SOURCE DATA |
>>>

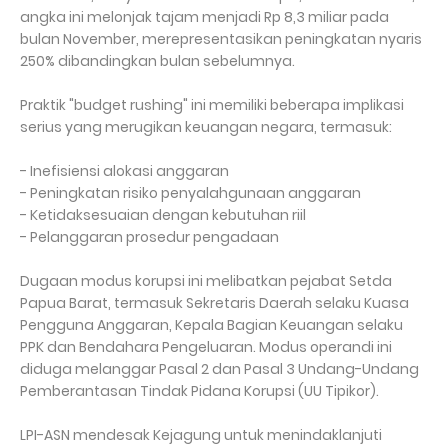
angka ini melonjak tajam menjadi Rp 8,3 miliar pada
bulan November, merepresentasikan peningkatan nyaris
250% dibandingkan bulan sebelumnya.
Praktik "budget rushing" ini memiliki beberapa implikasi
serius yang merugikan keuangan negara, termasuk:
- Inefisiensi alokasi anggaran
- Peningkatan risiko penyalahgunaan anggaran
- Ketidaksesuaian dengan kebutuhan riil
- Pelanggaran prosedur pengadaan
Dugaan modus korupsi ini melibatkan pejabat Setda
Papua Barat, termasuk Sekretaris Daerah selaku Kuasa
Pengguna Anggaran, Kepala Bagian Keuangan selaku
PPK dan Bendahara Pengeluaran. Modus operandi ini
diduga melanggar Pasal 2 dan Pasal 3 Undang-Undang
Pemberantasan Tindak Pidana Korupsi (UU Tipikor).
LPI-ASN mendesak Kejagung untuk menindaklanjuti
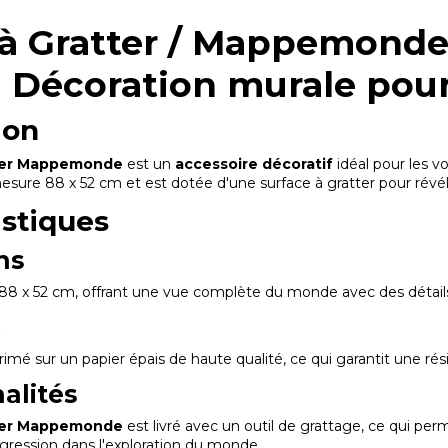
 à Gratter / Mappemonde 
- Décoration murale pou
ion
tter Mappemonde
est un
accessoire décoratif
idéal pour les 
esure 88 x 52 cm et est dotée d'une surface à gratter pour révéle
istiques
ns
88 x 52 cm, offrant une vue complète du monde avec des détail
x
imé sur un papier épais de haute qualité, ce qui garantit une ré
alités
er
Mappemonde
est livré avec un outil de grattage, ce qui per
ogression dans l'exploration du monde.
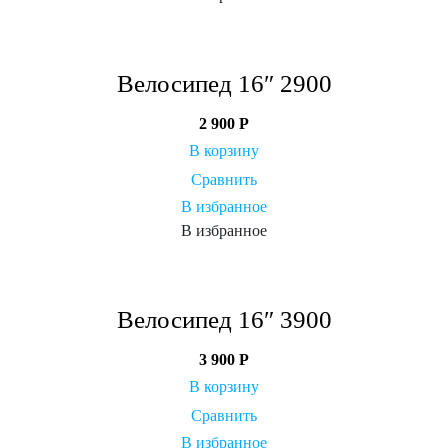
Велосипед 16″ 2900
2 900
Р
В корзину
Сравнить
В избранное
В избранное
Велосипед 16″ 3900
3 900
Р
В корзину
Сравнить
В избранное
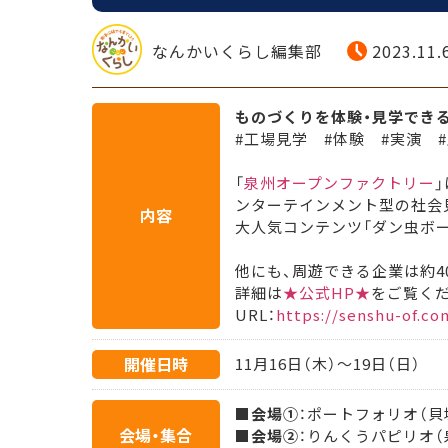
なんかいくらし編集部
2023.11.
ものづくりを体験・見学でき
#工場見学 #体験 #実演 
「
泉州オープンファクトリー
ンターテインメント型の社会
内容
大人気コンテンツ「ダン虫ボ
他にも、周遊できる企業は約4
詳細は
★公式HP★
をご覧くだ
URL：
https://senshu-of.co
開催日時
11月16日（木）～19日（日）
■
会場①
：ポートフォリオ（貝塚
会場・集合
■
会場②
：りんくうパピリオ（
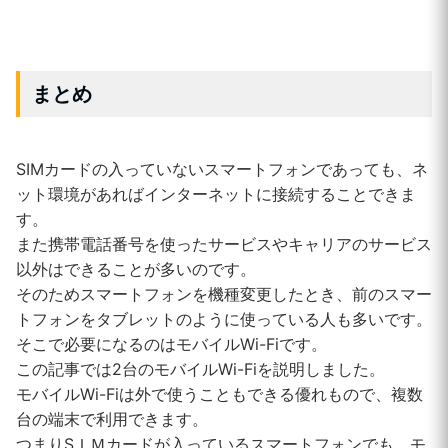
まとめ
SIMカードの入っていないスマートフォンであっても、ネ
ット環境があればインターネットに接続することできま
す。
また携帯電話番号を使ったサービスやキャリアのサービス
以外はできることが多いのです。
そのためスマートフォンを機種変更したとき、前のスマー
トフォンをタブレットのように使っている人も多いです。
そこで必要になるのはモバイルWi-Fiです。
この記事では2台のモバイルWi-Fiを説明しました。
モバイルWi-Fiは外で使うこともできる優れもので、複数
台の端末で利用できます。
つまりSＩＭカードが入っているスマートフォンでも、モ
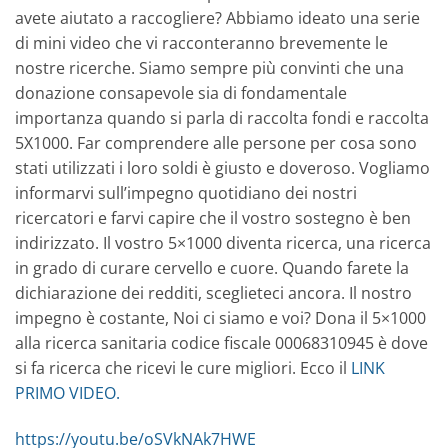
avete aiutato a raccogliere? Abbiamo ideato una serie
di mini video che vi racconteranno brevemente le
nostre ricerche. Siamo sempre più convinti che una
donazione consapevole sia di fondamentale
importanza quando si parla di raccolta fondi e raccolta
5X1000. Far comprendere alle persone per cosa sono
stati utilizzati i loro soldi è giusto e doveroso. Vogliamo
informarvi sull’impegno quotidiano dei nostri
ricercatori e farvi capire che il vostro sostegno è ben
indirizzato. Il vostro 5×1000 diventa ricerca, una ricerca
in grado di curare cervello e cuore. Quando farete la
dichiarazione dei redditi, sceglieteci ancora. Il nostro
impegno è costante, Noi ci siamo e voi? Dona il 5×1000
alla ricerca sanitaria codice fiscale 00068310945 è dove
si fa ricerca che ricevi le cure migliori. Ecco il
LINK
PRIMO VIDEO.
https://youtu.be/oSVkNAk7HWE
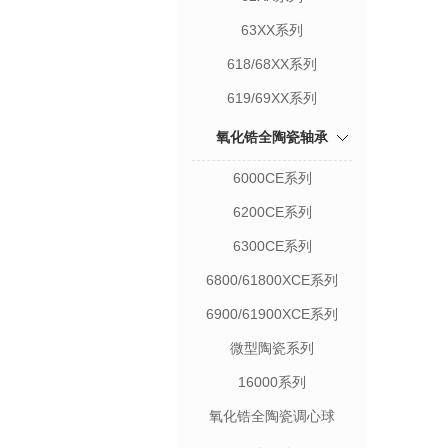
63XX系列
618/68XX系列
619/69XX系列
氧化锆全陶瓷轴承
6000CE系列
6200CE系列
6300CE系列
6800/61800XCE系列
6900/61900XCE系列
微型陶瓷系列
16000系列
氧化锆全陶瓷调心球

<<<

PROBLEM TO WORK ON | How many of the lines above include the word "selaku"? Respond with the number alone.

ANSWER BOX | 2